==== DATA EXTRACTS

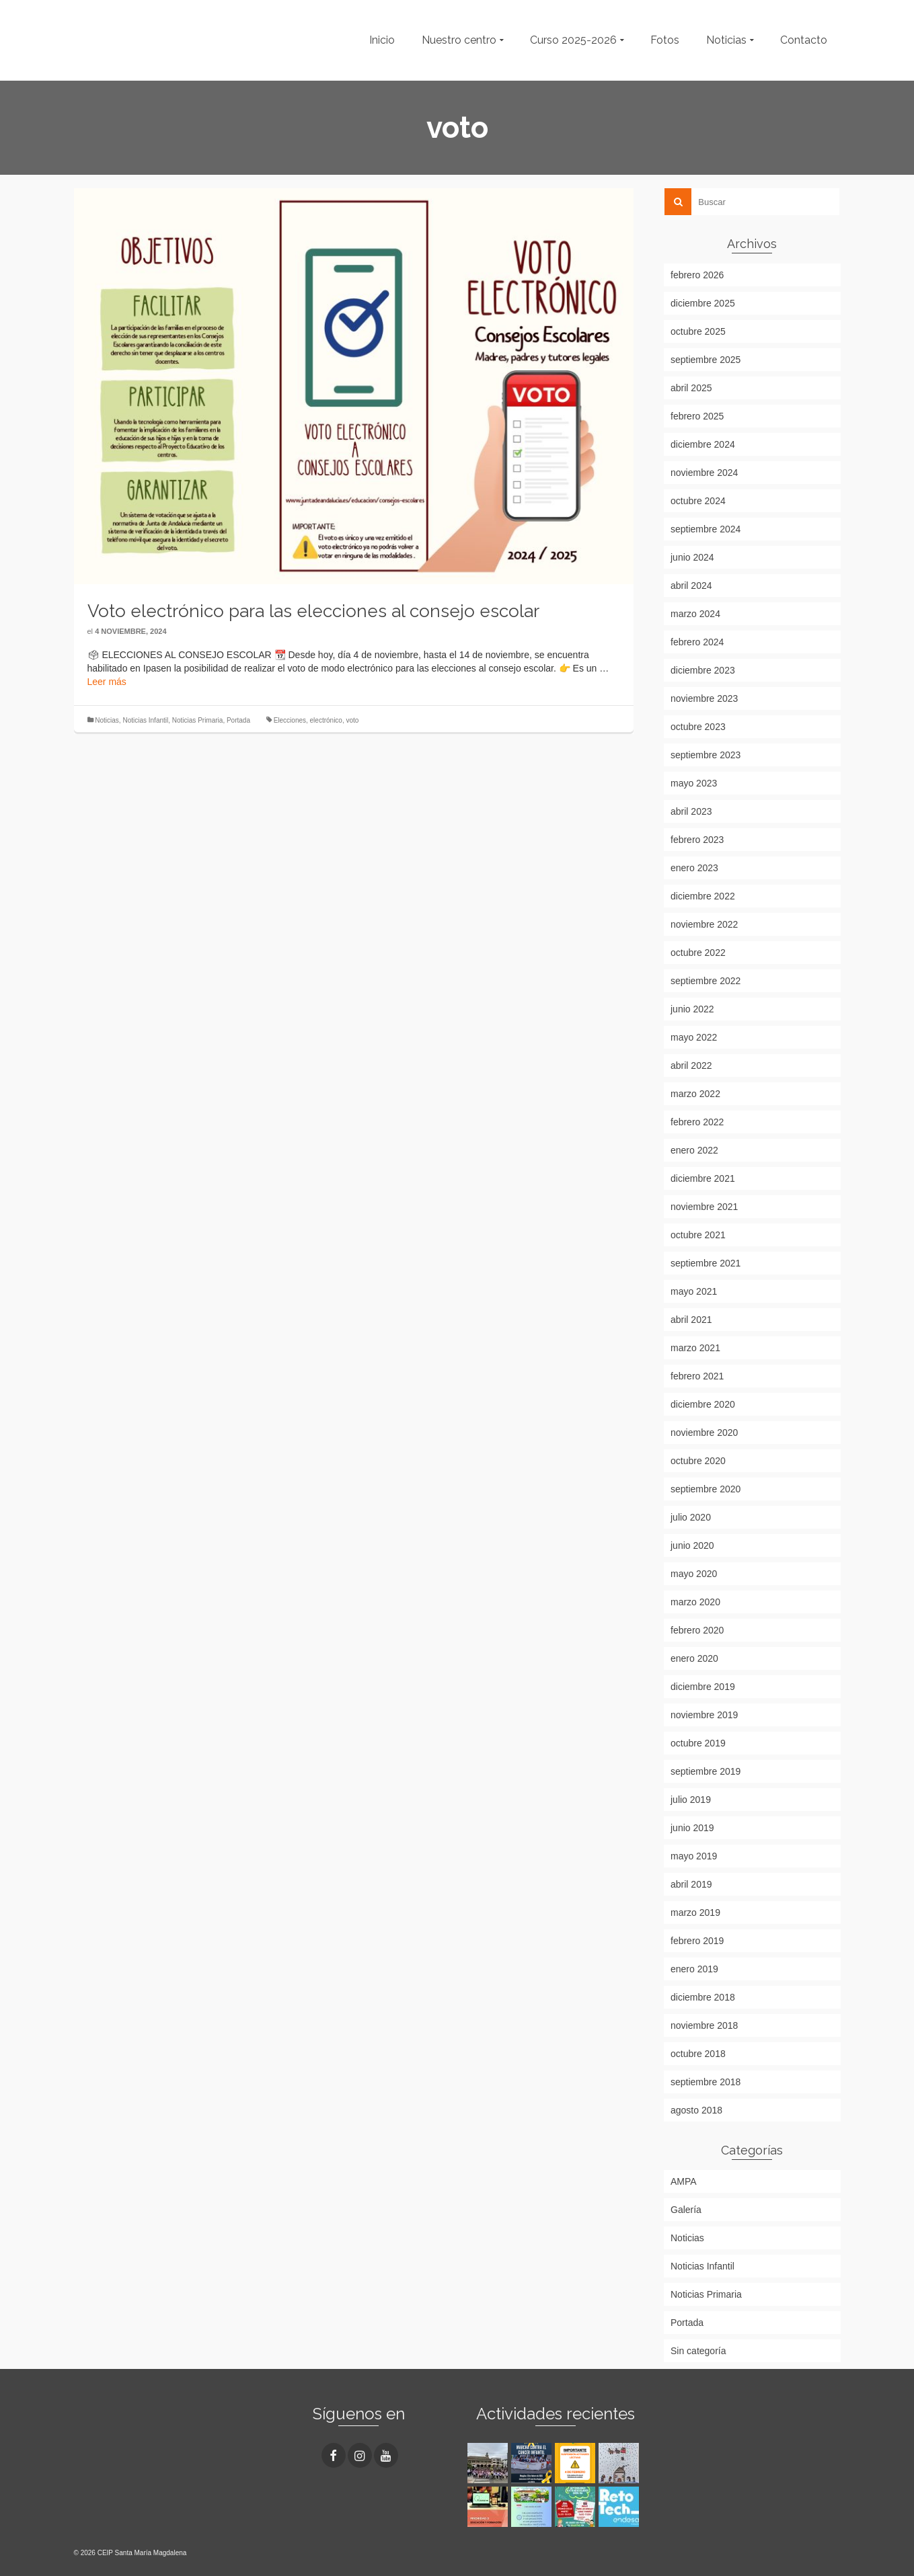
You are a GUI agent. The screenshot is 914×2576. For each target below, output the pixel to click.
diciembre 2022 (703, 896)
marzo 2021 (695, 1347)
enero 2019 (694, 1969)
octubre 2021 (698, 1235)
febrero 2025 (697, 416)
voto (352, 720)
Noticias (107, 720)
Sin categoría (698, 2350)
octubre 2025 (698, 331)
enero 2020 (694, 1658)
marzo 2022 (695, 1093)
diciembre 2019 (703, 1686)
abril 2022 (691, 1065)
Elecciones (290, 720)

========

◆ WORK INSTRUCTIONS
Search the entries for the line holding "voto (352, 720)". Return that line and the ones after it through the last, exactly.

◆ SOLUTION FOR THIS EXERCISE
voto (352, 720)
Noticias (107, 720)
Sin categoría (698, 2350)
octubre 2025 (698, 331)
enero 2020 (694, 1658)
marzo 2022 (695, 1093)
diciembre 2019 (703, 1686)
abril 2022 (691, 1065)
Elecciones (290, 720)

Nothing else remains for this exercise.